La déstabilisation est grande et pendant de longues pages l’on cherche où les placer dans le fil narratif qui avait été amorcé dans les premières lignes de la première partie. Et puis on découvre que l’on se trouve dans un trou noir. Celui de la mémoire perdue de Sarah à un moment précis de sa vie. Au moment où sa propre narration s’est cassée, et qu’un autre chemin a commencé pour elle. On voit à travers ces yeux ces moments que Bill essayait de faire ressurgir, par un effet à la fois cinématographique et proprement narratif. D’un côté l’attention du récit centré sur un personnage particulier (et l’on verra que ce procédé explose lui-mêmedès le chapitre suivant), la caméra suit un personnage, et de l’autre une sorte de décalque narratif, avec une utilisation permanente de la première personne du singulier, supposée accentuer un processus d’identification, qui lui aussi vole en éclat dans les chapitres qui suivent, et prendre un sens éclatant dans le dernier.

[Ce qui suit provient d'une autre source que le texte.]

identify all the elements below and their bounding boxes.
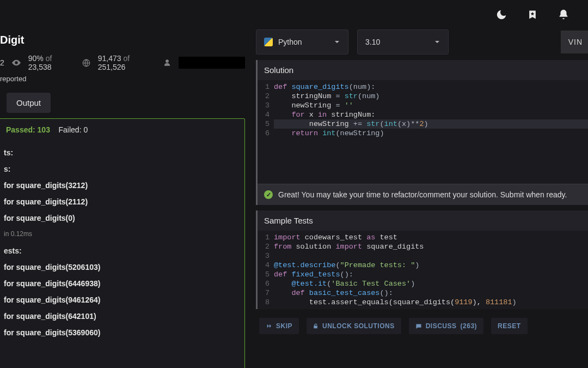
reset-button[interactable]: RESET: [491, 318, 528, 334]
stat-of: of: [46, 54, 52, 63]
kata-title: Digit: [0, 34, 245, 46]
results-subsection-2: ests:: [4, 246, 240, 255]
svg-point-1: [166, 59, 169, 63]
globe-icon: [82, 59, 90, 67]
discuss-count: (263): [461, 322, 477, 330]
tab-output[interactable]: Output: [7, 93, 51, 113]
success-bar: ✓ Great! You may take your time to refac…: [258, 184, 588, 205]
solution-header: Solution: [258, 60, 588, 80]
stat-completions: 91,473: [98, 54, 121, 63]
check-icon: ✓: [264, 190, 273, 199]
reset-label: RESET: [498, 322, 521, 330]
test-result-line: for square_digits(5206103): [4, 263, 240, 272]
discuss-label: DISCUSS: [426, 322, 457, 330]
results-panel[interactable]: Passed: 103 Failed: 0 ts: s: for square_…: [0, 118, 245, 368]
test-result-line: for square_digits(6446938): [4, 279, 240, 288]
test-result-line: for square_digits(9461264): [4, 295, 240, 304]
user-icon: [163, 58, 171, 67]
skip-button[interactable]: SKIP: [259, 318, 299, 334]
success-message: Great! You may take your time to refacto…: [278, 190, 567, 199]
eye-icon: [12, 59, 21, 66]
moon-icon[interactable]: [495, 9, 507, 21]
bell-icon[interactable]: [558, 9, 569, 21]
stat-completions-total: 251,526: [98, 63, 126, 71]
author-avatar[interactable]: [179, 57, 245, 69]
stat-of2: of: [123, 54, 130, 63]
vin-button[interactable]: VIN: [561, 31, 588, 53]
test-result-line: for square_digits(3212): [4, 181, 240, 190]
action-row: SKIP UNLOCK SOLUTIONS DISCUSS (263) RESE…: [256, 315, 588, 334]
test-result-line: for square_digits(2112): [4, 197, 240, 206]
tests-header: Sample Tests: [258, 210, 588, 231]
kata-stats: 2 90% of 23,538 91,473 of 251,526: [0, 54, 245, 71]
language-label: Python: [278, 38, 302, 46]
chevron-down-icon: [434, 39, 440, 45]
stat-count: 2: [0, 58, 4, 67]
results-subsection: s:: [4, 165, 240, 173]
completed-time: in 0.12ms: [4, 230, 240, 238]
python-icon: [264, 38, 273, 46]
solution-editor[interactable]: 123456 def square_digits(num): stringNum…: [258, 80, 588, 184]
tests-panel: Sample Tests 12345678 import codewars_te…: [256, 210, 588, 309]
skip-label: SKIP: [276, 322, 292, 330]
solution-panel: Solution 123456 def square_digits(num): …: [256, 60, 588, 205]
stat-pct: 90%: [28, 54, 44, 63]
test-result-line: for square_digits(0): [4, 214, 240, 222]
test-result-line: for square_digits(5369060): [4, 328, 240, 337]
bookmark-icon[interactable]: [527, 9, 538, 21]
version-label: 3.10: [365, 38, 380, 46]
language-select[interactable]: Python: [256, 29, 348, 55]
chevron-down-icon: [334, 39, 340, 45]
stat-pct-total: 23,538: [28, 63, 52, 71]
results-section-header: ts:: [4, 148, 240, 157]
failed-count: Failed: 0: [59, 125, 88, 134]
reported-text: reported: [0, 75, 245, 83]
test-result-line: for square_digits(642101): [4, 312, 240, 321]
unlock-button[interactable]: UNLOCK SOLUTIONS: [307, 318, 401, 334]
passed-count: Passed: 103: [6, 125, 50, 134]
discuss-button[interactable]: DISCUSS (263): [409, 318, 483, 334]
version-select[interactable]: 3.10: [357, 29, 449, 55]
tests-editor[interactable]: 12345678 import codewars_test as testfro…: [258, 231, 588, 309]
unlock-label: UNLOCK SOLUTIONS: [322, 322, 395, 330]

A partir de là,on se perd. Parce qu’on se laisse perdre, parce que laisser la Raison résister n’a plus aucun sens. Parce que la partie de notre esprit qui a l’habitude de lire des ouvrages « classiques » ne sert plus, ou presque (car Colin en habile faiseur, conserve les codes de cette « narration classique », pour mieux les broyer ensuite). Un dédoublement s’opère en nous, dans notre manière de lire. Le récit glisse, et fait sens. Un sens tordu peut être. Mais présent.
C’est peut être à ce moment précis que la comparaison avec Lynch parait la plus pertinente. Colin écrit en fantasme. Ils ne sont pas issus de rien pour autant. Ils sont une déformation idéalisée (pas « rêvée », plutôt « conceptualisée ») de la réalité. On ne peut que s’y perdre, car s’y orienter implique en quelque sorte qu’il existerait une carte grâce à laquelle on pourrait d’instinct se repérer.
Toute cette errance est traduite par la multitude de détails et de personnages. On a parfois, même souvent que ça ne colle pas. On doute même de notre propre lecture. On en vient à ne plus savoir comment lire, ce qu’on a lu et si on doit encore lire.
La lecture de ce roman a été profondément déstabilisatrice pour moi. Je pourrais passer des heures (comme le Transhumain qui a fait unboulot remarquable, quoiqu’un peu trop abscons à mon goût) à parler des détails du roman, à tenter d’en déchiffrer les abysses.
Je viens juste de brosser à grands traits ce qui fait la grandeur de ce roman. Je pourrais parler aussi du style et des images employées (les personnages mêmes, et les phases descriptives, figuratives, abs-traitres).
J’y reviendrais peut être. En tout cas, vous savez ce qu’il vous reste à faire.